HVAC replacement costs are considerably higher than the occasional repair or HVAC checkup. However, when repairs start adding up, or the system is too old and too expensive to operate, it may be time to replace it. Below, we look at five signs you may need to replace an HVAC system.

Too Many HVAC Repairs

If the same client keeps calling you back to repair their HVAC system, they may be wasting their time and money on an old or damaged unit. The average cost of HVAC repair is $250 per visit, so if you’re making more than two visits per year to a single client, they pay too much for repair. This might be the time for you to recommend a full HVAC replacement. 

One way to determine if repairs are too costly is to use the $5,000 rule. Take the age of the unit and multiply it by the amount of the repair. For example, the cost of your last repair on a six-year-old unit was 500 dollars. Multiplied together, the total is $3,000, which is less than $5,000. So, it may be worth it to repair the HVAC instead of replacing it. If the total is greater than 5,000 dollars, you should recommend replacing the unit instead of repairing it. 

Noisy HVAC System

There are numerous reasons why an HVAC system may be noisy. 

  • Humming - loose parts (fan blades, pipes, etc.)
  • Rattling - debris somewhere in the system
  • Hissing - air leak in the ducts
  • Loud screaming - a refrigerant leak or high pressure
  • Clicking - damaged or worn capacitor

While many of these problems are not enough to warrant a full HVAC replacement, they can compound over time, weakening multiple components within the system. For this reason, you should stress the importance of routine HVAC maintenance. A regular inspection can help you identify these problems as they arise and help your customer save money.

Older HVAC System

Most HVAC systems last up to 15 years. However, most HVAC systems come with a limited warranty that lasts up to 10 years. Why the difference? After ten years, the system starts slowly breaking down. The warranty no longer covers repairs as they become more frequent and expensive. It’s only a matter of time before the homeowner needs a new heating and cooling system.

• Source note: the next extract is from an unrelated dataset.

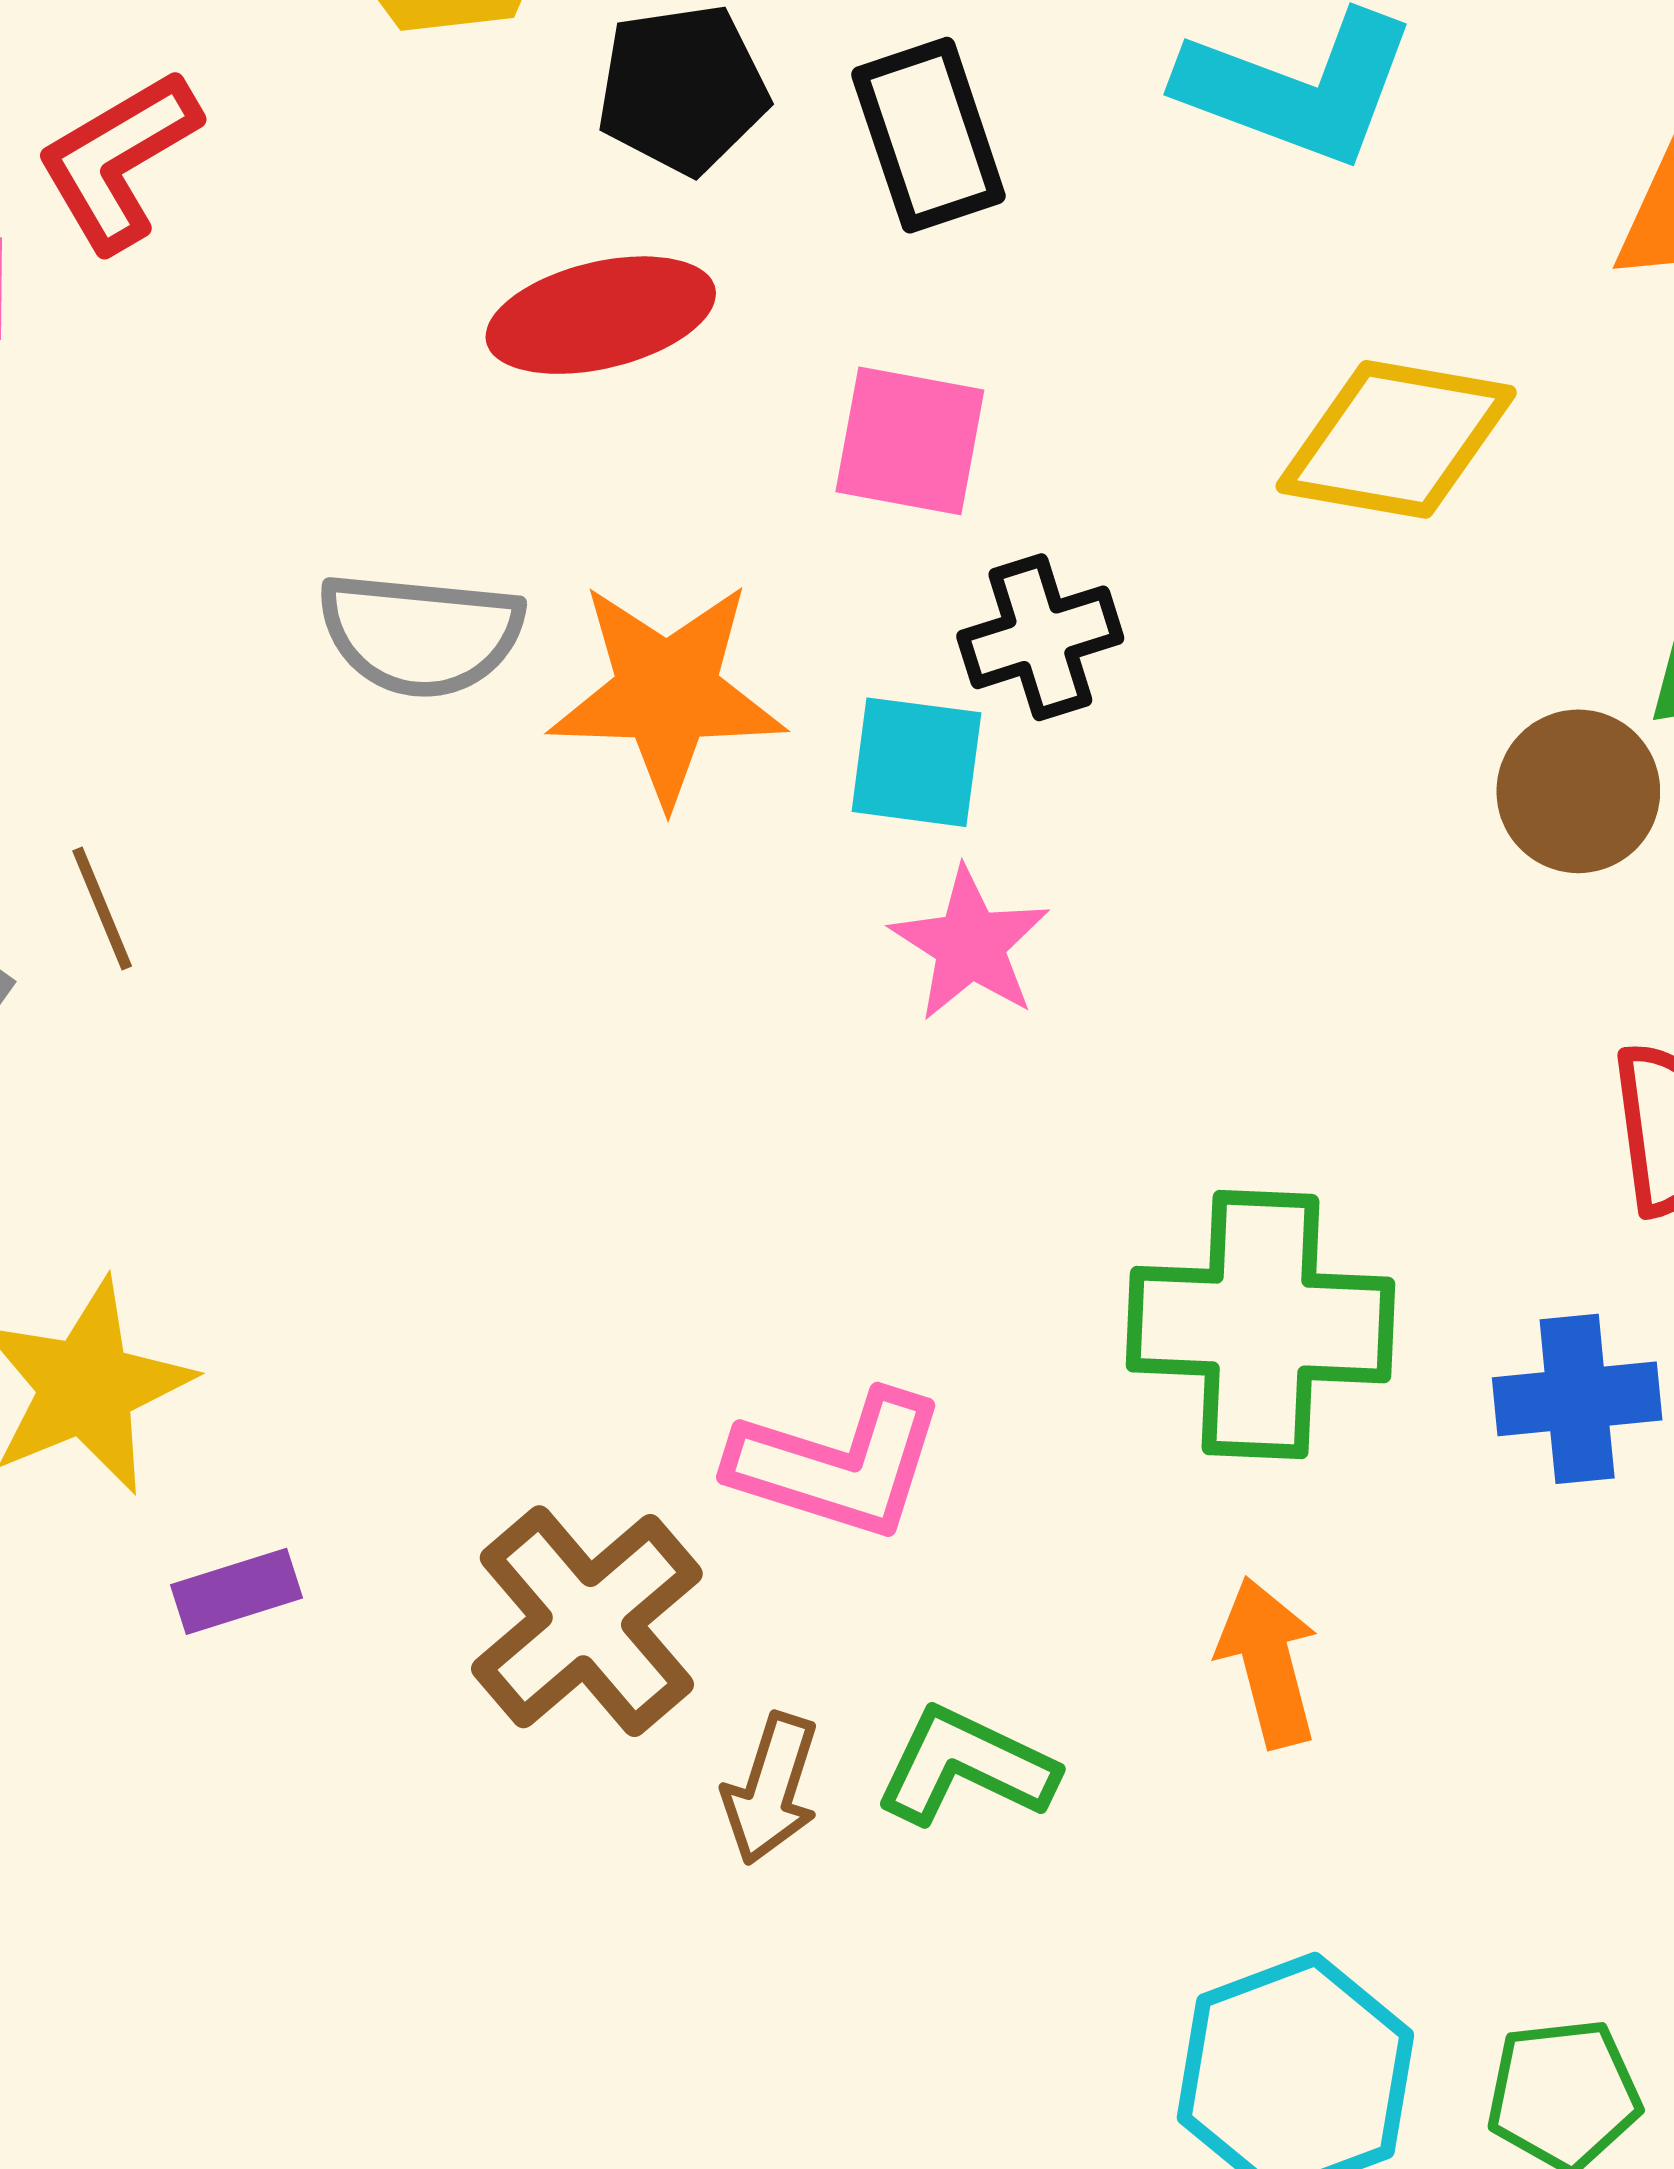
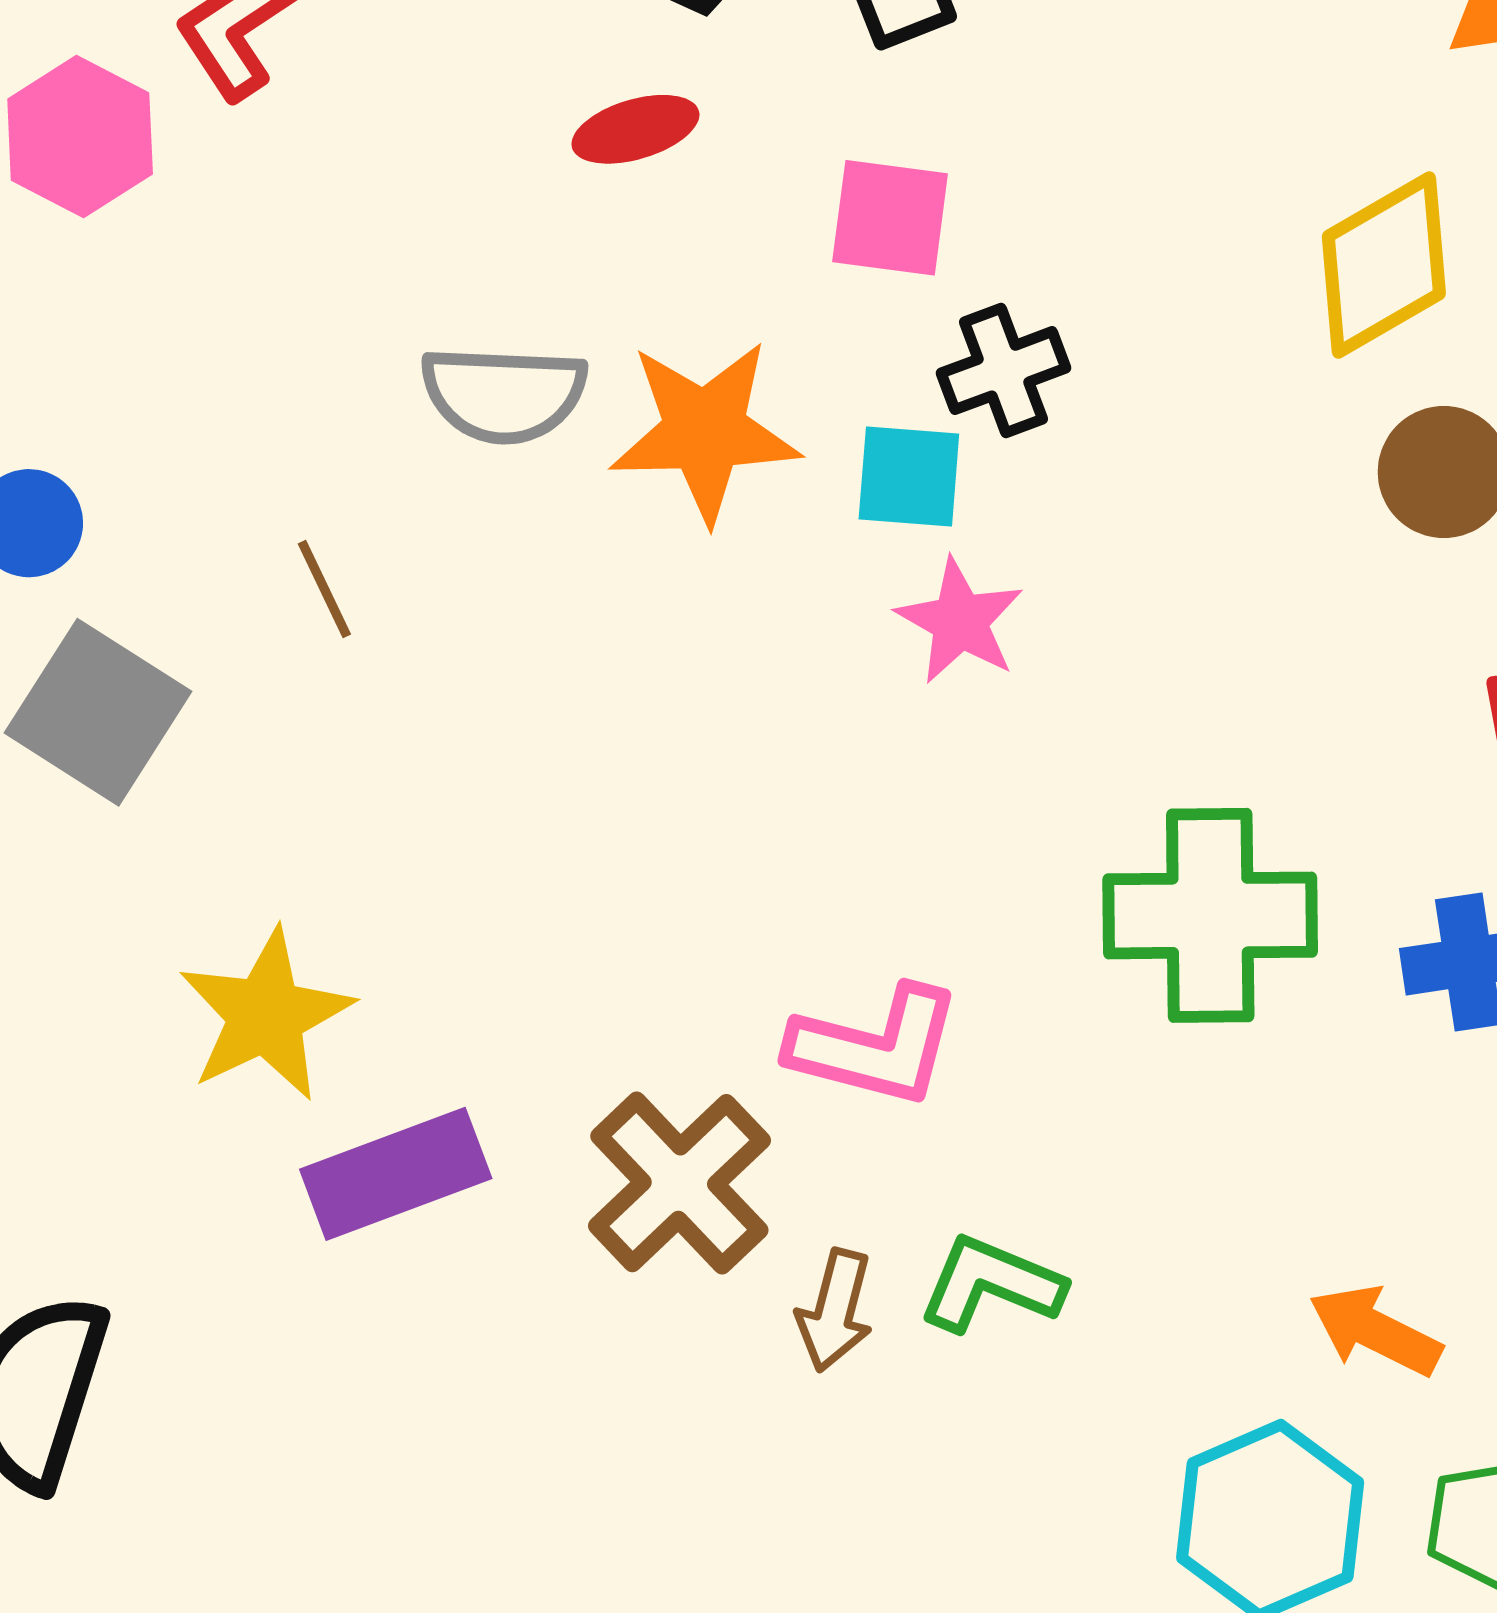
red ellipse: (601, 315) -> (635, 129), size x0.7
yellow diamond: (1396, 439) -> (1384, 265), moved, turned -37
brown line: (102, 908) -> (324, 589), moved
purple rectangle: (237, 1591) -> (396, 1174), size x1.8
orange arrow: (1268, 1662) -> (1375, 1331), moved, turned -46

One of the first things you need to find out when discussing the homeowner's problem is the HVAC system's age. Any product over ten years old is instantly a candidate for replacement. AC units that are more than ten years old use a refrigerant known as R-22. This type of freon is outdated and harmful to the environment. Upgrading to a newer unit will help reduce your carbon footprint!

High Energy Bills

Americans pay an average of $117.00 for electricity. Heating and cooling the home is responsible for nearly 50 percent of the bill. If a homeowner notices a sharp increase in their electric bill, the best explanation is that the HVAC is old or heavily damaged and no longer operating efficiently. While repairs or regular HVAC maintenance may improve the system's efficiency somewhat, the electric bill will probably keep climbing.

When meeting with a homeowner, you may be able to analyze their high electric bills to determine if the heating and cooling system is the cause. If so, a replacement can save them some money each month. While it is true that it takes more than ten years for a new HVAC to pay for itself, lower electric bills are always beneficial. 

No Climate Control

While AC wars are a given in any family, the reason for everyone's discomfort may not be personal preference. Instead, it could be that they are having difficulty maintaining a comfortable temperature throughout the house. Poor temperature control may be caused by a variety of issues such as

  • Damaged thermostat
  • Inaccurate thermostat
  • Low fluid levels
  • Clogged filters
  • Cracked ducts
  • Severe motor damage

Poor temperature control may indicate that the HVAC system is not powerful enough to distribute air throughout the home. If this is the case, the system will run non-stop but fail to warm or cool the house adequately. As a result, the homeowners are never comfortable but paying high electric bills. You may want to recommend replacing the old system with one that is designed to fit the house.